Software RAID

How to set up and use software RAID on debian.

some raid examples

Creating RAID devices:

mdadm --create /dev/md4 --level=1 --raid-devices=2 /dev/sd[ab]8
mdadm --create /dev/md4 --level=5 --raid-devices=3 /dev/sd[abc]8

Stopping RAID:
mdadm --stop /dev/md1

Removing a physical device:

mdadm --fail /dev/md4 /dev/sdc8
mdadm --remove /dev/md4 /dev/sdc8

Adding it back in:
 mdadm --add /dev/md4 /dev/sdc1

booting off raid1

Grub works with software RAID1, so long as grub is installed on each disk.

But there is a problem. Lets say you have sda and sdb. If sdb fails, then if grub is installed on sda then it should boot fine. However, if sba fails, then sdb typically becomes sba. If grub was installed on sdb while it was mapped to device hd1, it will not be able to boot correctly (since there is no longer a hd1).

The trick is to make grub think that it is installing on (hd0) when it is installing on sdb.

# grub
grub> device (hd0) /dev/sdb
grub> root (hd0,0)
grub> setup (hd0)

see also: lists.us.dell.com/pipermail/linux-power...

updating mdadm.conf

If you create a new raid device debian will not notice it on boot unless you also update the file /etc/mdadm/mdadm.conf.

cd /etc/mdadm
cp mdadm.conf mdadm.conf.`date +%y%m%d`
echo "DEVICE partitions" > mdadm.conf
echo "MAILADDR root" >> mdadm.conf
echo "CREATE owner=root group=disk mode=0660 auto=yes" >> mdadm.comf
mdadm --detail --scan >> mdadm.conf

Then look at the file to see if it looks right and to make sure there isn’t extra stuff in there.

Here is an example /etc/mdadm/mdadm.conf:

DEVICE partitions
ARRAY /dev/md0 level=raid1 num-devices=2 UUID=6b8b4567:327b23c6:643c9869:66334873
   devices=/dev/sda1,/dev/sdb1
ARRAY /dev/md1 level=raid1 num-devices=2 UUID=6b8b4567:327b23c6:643c9869:66334873
   devices=/dev/sda5,/dev/sdb5
ARRAY /dev/md2 level=raid1 num-devices=2 UUID=6b8b4567:327b23c6:643c9869:66334873
   devices=/dev/sda6,/dev/sdb6
ARRAY /dev/md3 level=raid1 num-devices=2 UUID=6b8b4567:327b23c6:643c9869:66334873
   devices=/dev/sda7,/dev/sdb7
ARRAY /dev/md4 level=raid5 num-devices=3 UUID=b1bfcde9:088dc404:2b4bed20:2f1c5da5
   devices=/dev/sda8,/dev/sdb8,/dev/sdc8

hot swap scsi

Hot swapping SCSI drives is not directly related to software RAID, but it is a common task when working with RAID.

To remove a hot swap drive:

# echo "scsi remove-single-device 0 0 X 0" > /proc/scsi/scsi

To add a hot swap drive:

 # echo "scsi add-single-device 0 0 X 0" > /proc/scsi/scsi

Where X, starting at 0, is the drive number. The parameters may differ (the channel number might not be zero, for example). cat /proc/scsi/scsi first to see what makes sense.

hot swap sata

sata drives in lenny (2.6.26 kernel) behave as scsi disks and you still use the above method to remove and add them.
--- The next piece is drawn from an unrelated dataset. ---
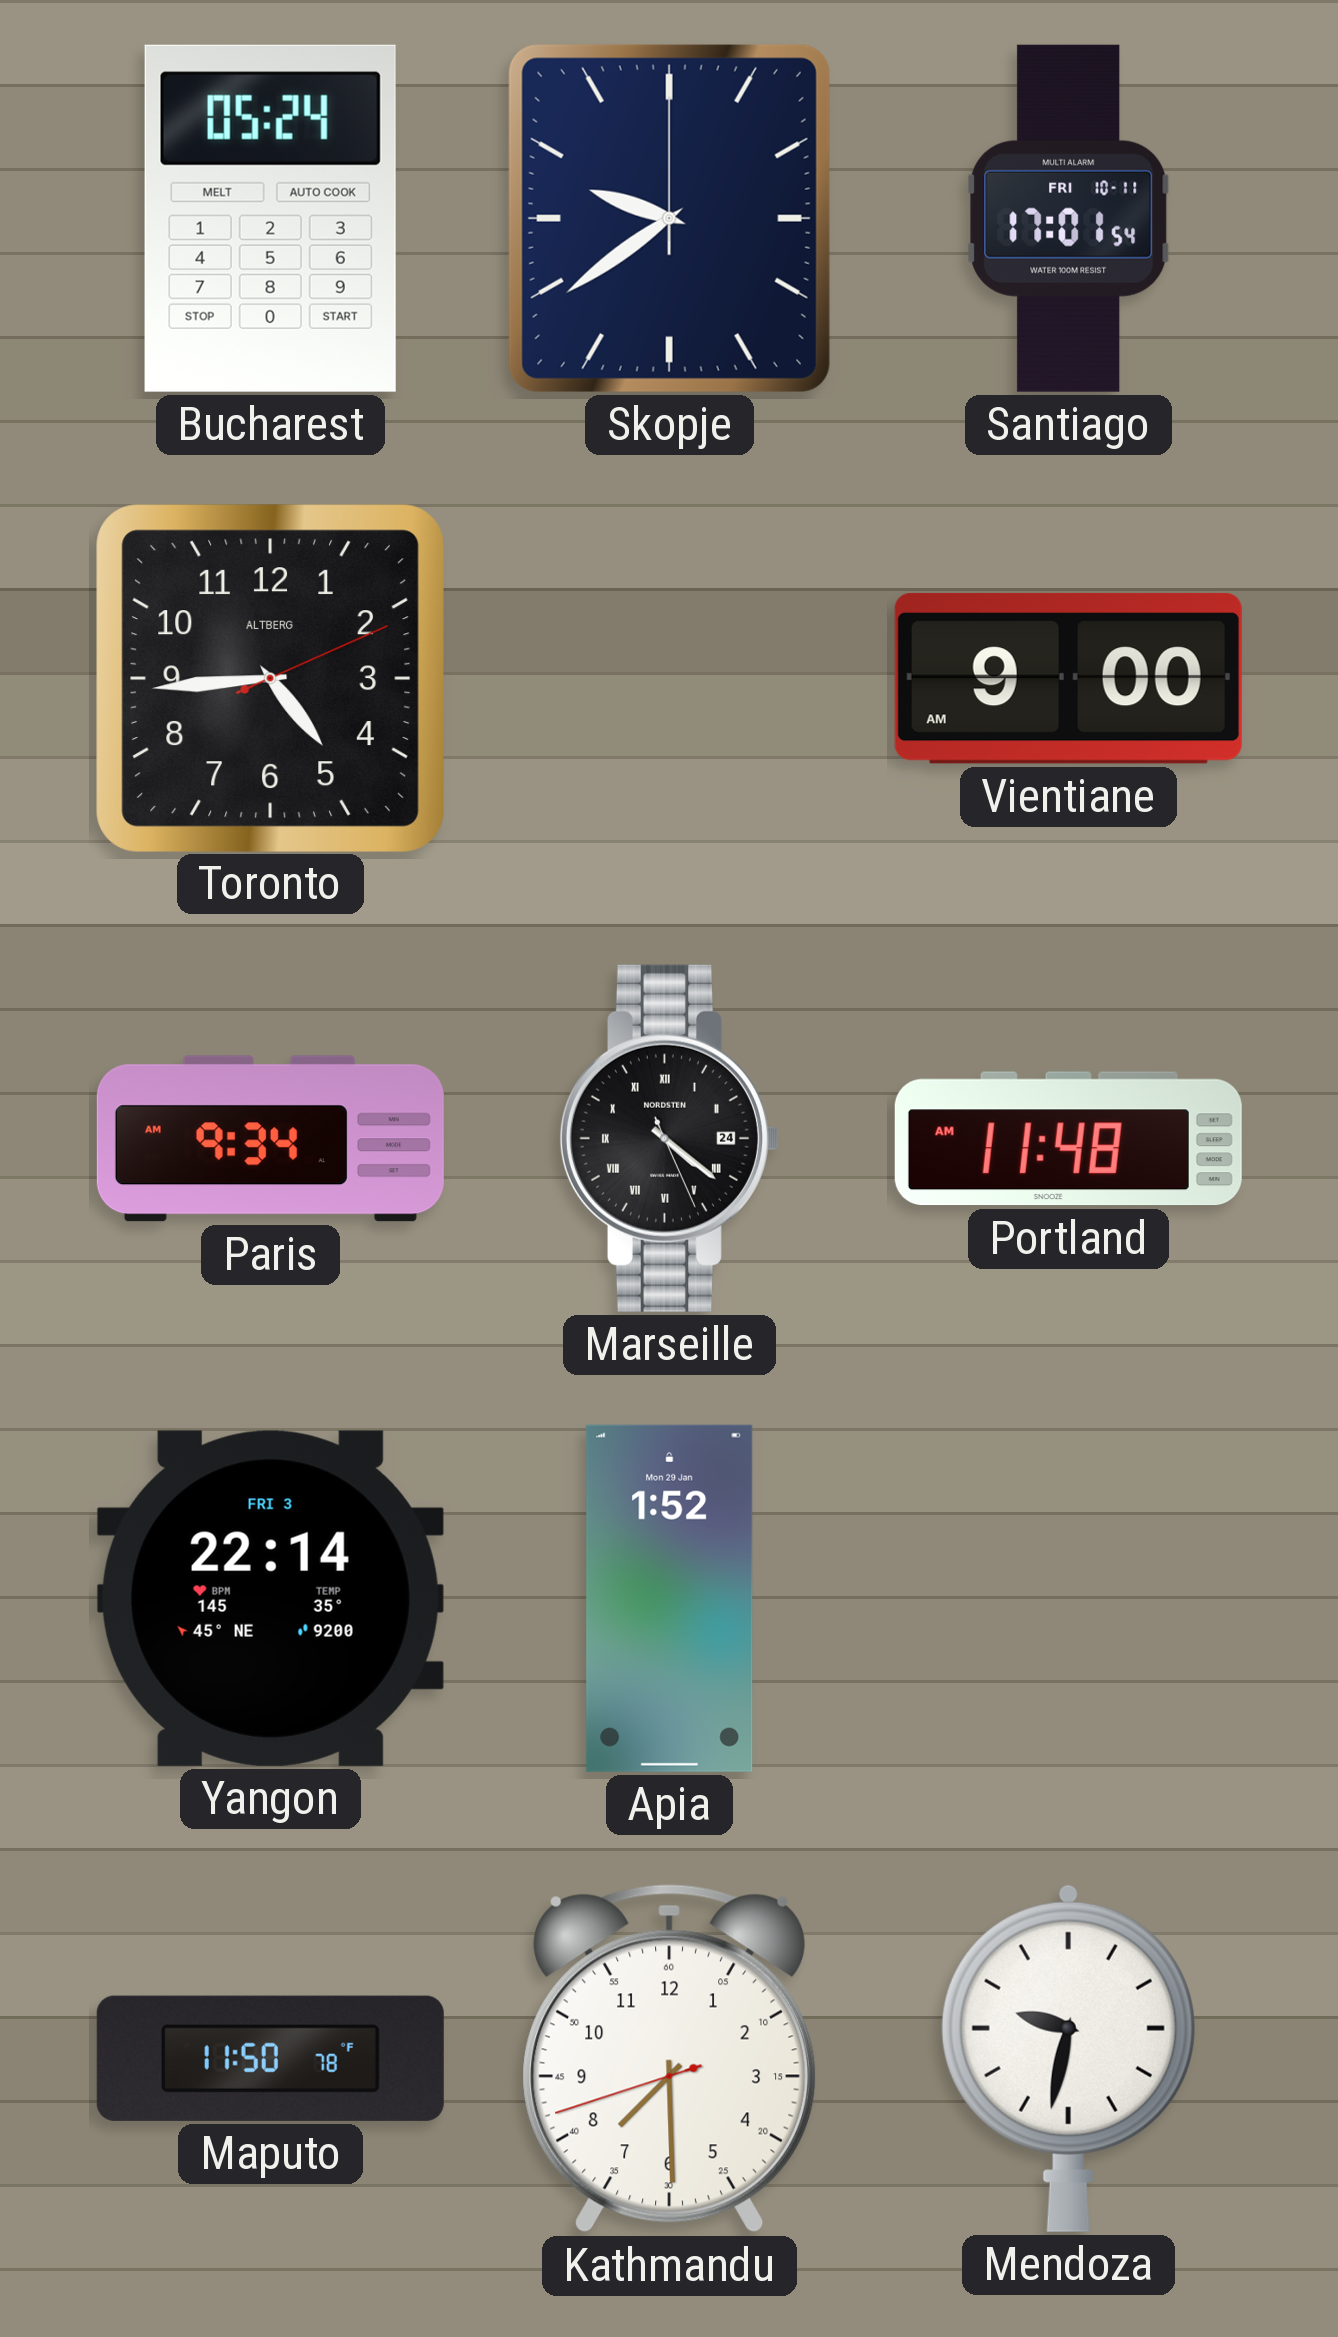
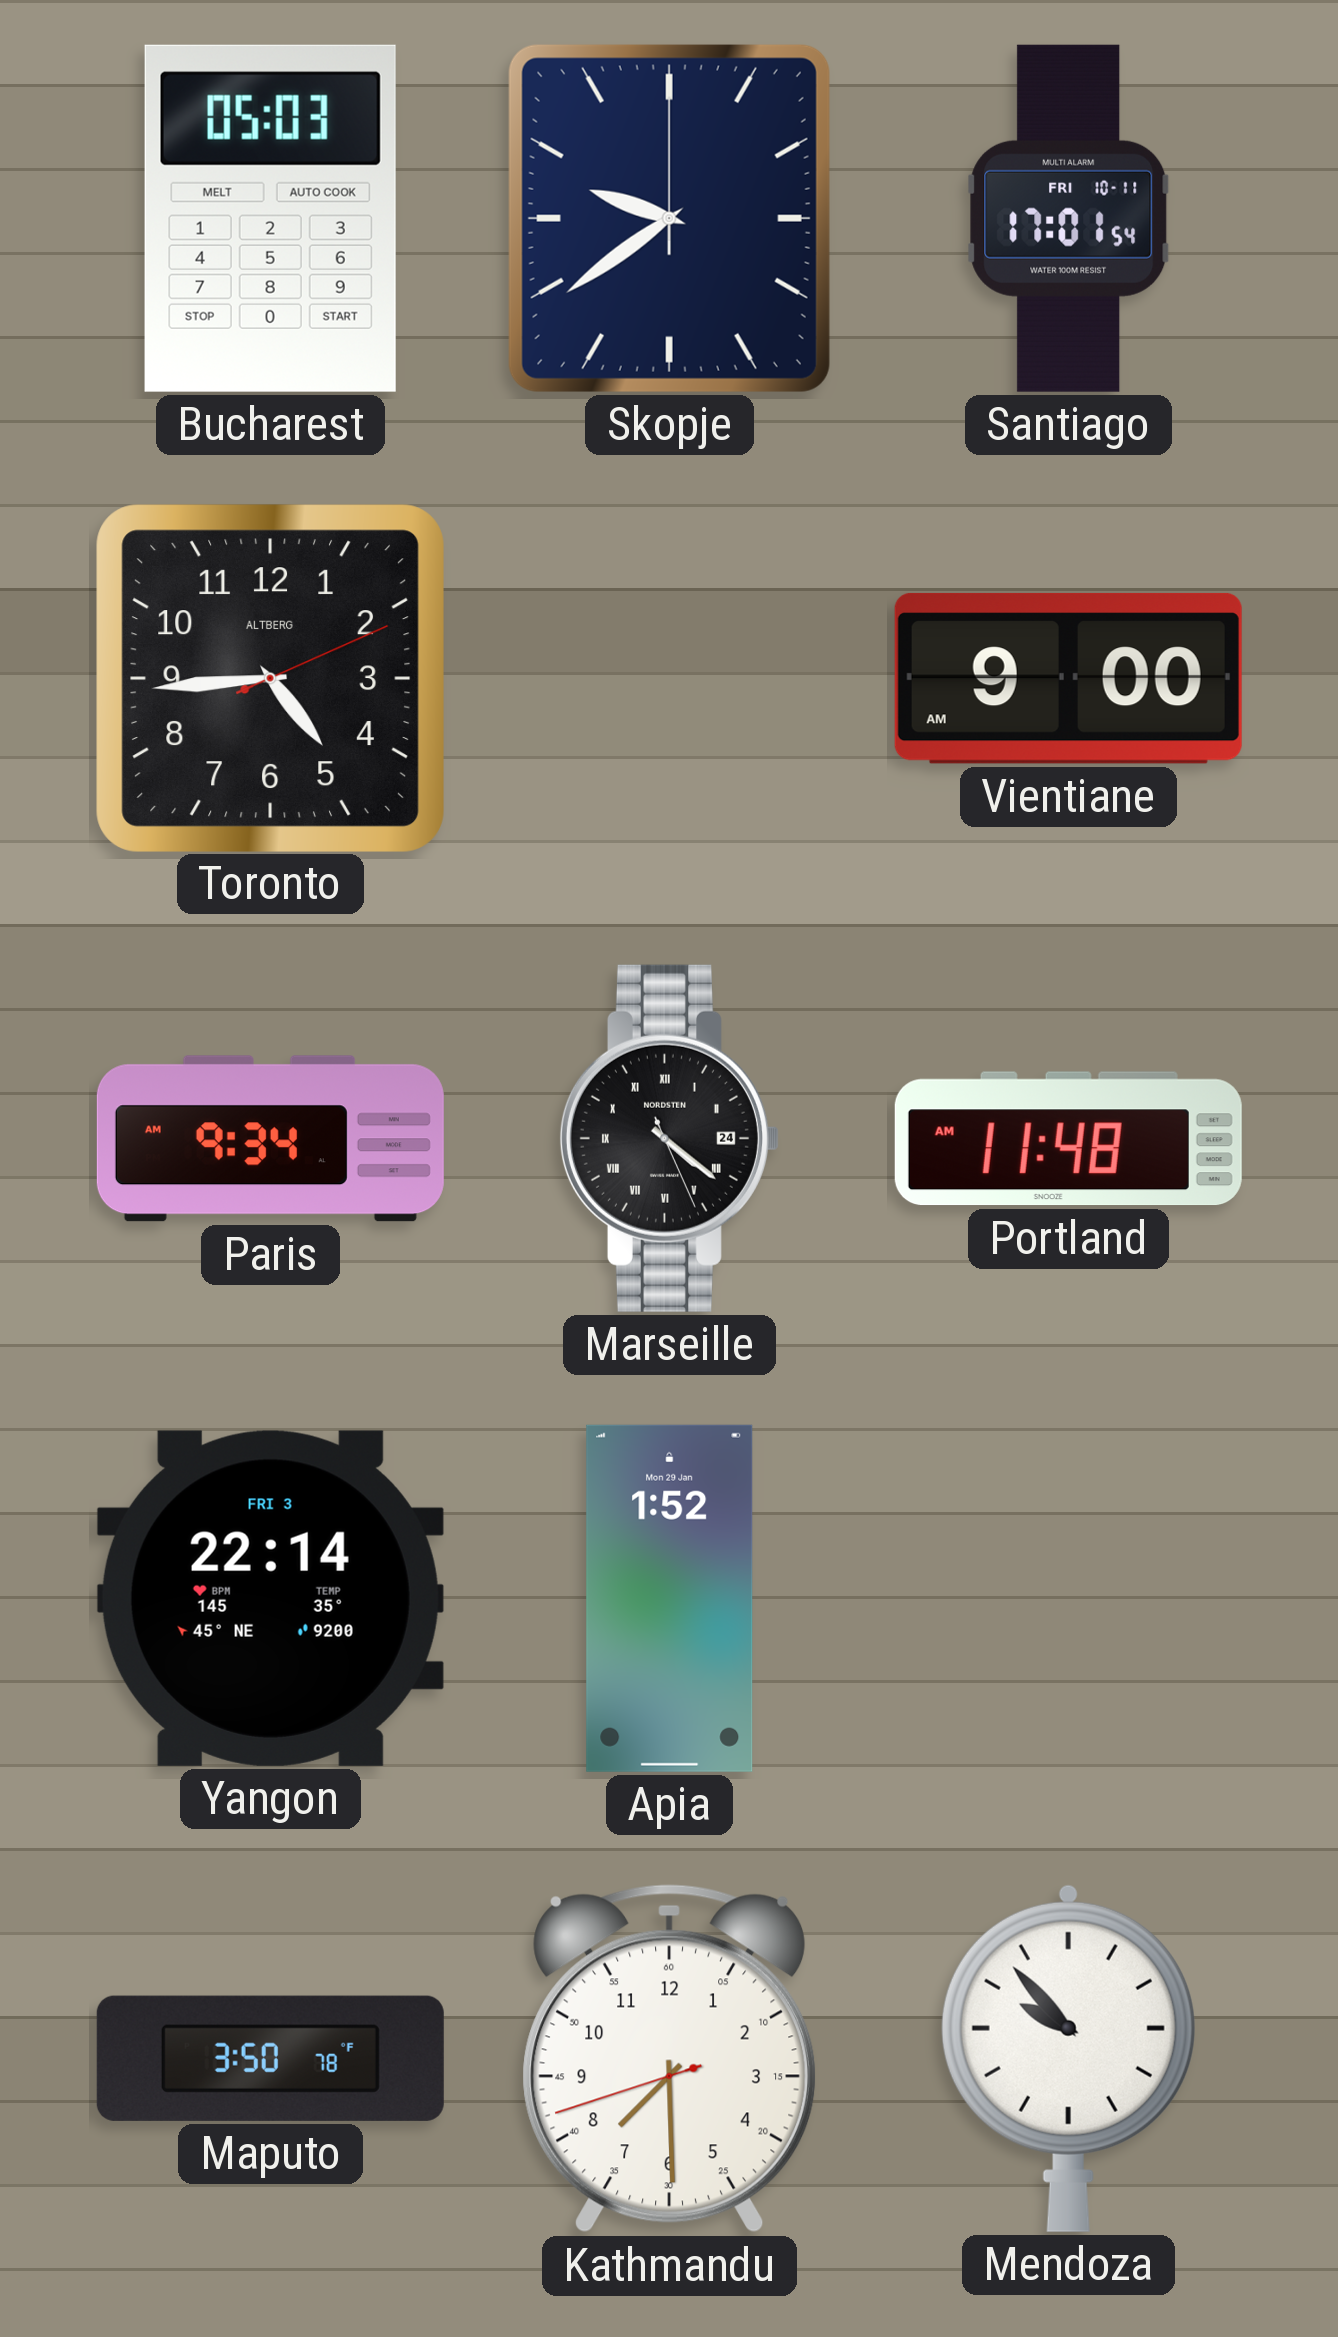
Bucharest: 05:24 -> 05:03
Maputo: 11:50 -> 3:50
Mendoza: 9:32 -> 9:53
But in squeeze (2.6.32) and newer sata drives use different interfaces.

IMPORTANT: you need to have your BIOS set to have the sata drives in AHCI mode (rather than IDE mode). Without this they won’t properly detect hotplug events and do the right thing.

To hot remove a drive, make sure it is not in use and then just yank it out. The bus will notice and rescan.

If you need to force remove a hot swap drive or prefer to not cause a bus reset:

# echo 1 > /sys/block/sda/device/delete

To hot add a drive just insert it and the bus will detect it and rescan.

You can also force the bus to rescan with:

# echo "- - -" > /sys/class/scsi_host/host0/scan

(info from here)

when device names change

Sometimes when you upgrade a kernel, the names of the devices which compose the array will change. This makes it so that the array can’t be constructed at boot.

You can see this by examining /proc/partitions and comparing it to /etc/mdadm/mdadm.conf.

To re-assemble the array, simply run this command for each array:

/sbin/mdadm --assemble /dev/md0 /dev/sda1 /dev/sdb1

Hopefully, root will still mount even if all the other partitions don’t. If you have a root, you will probably have the command /sbin/mdadm.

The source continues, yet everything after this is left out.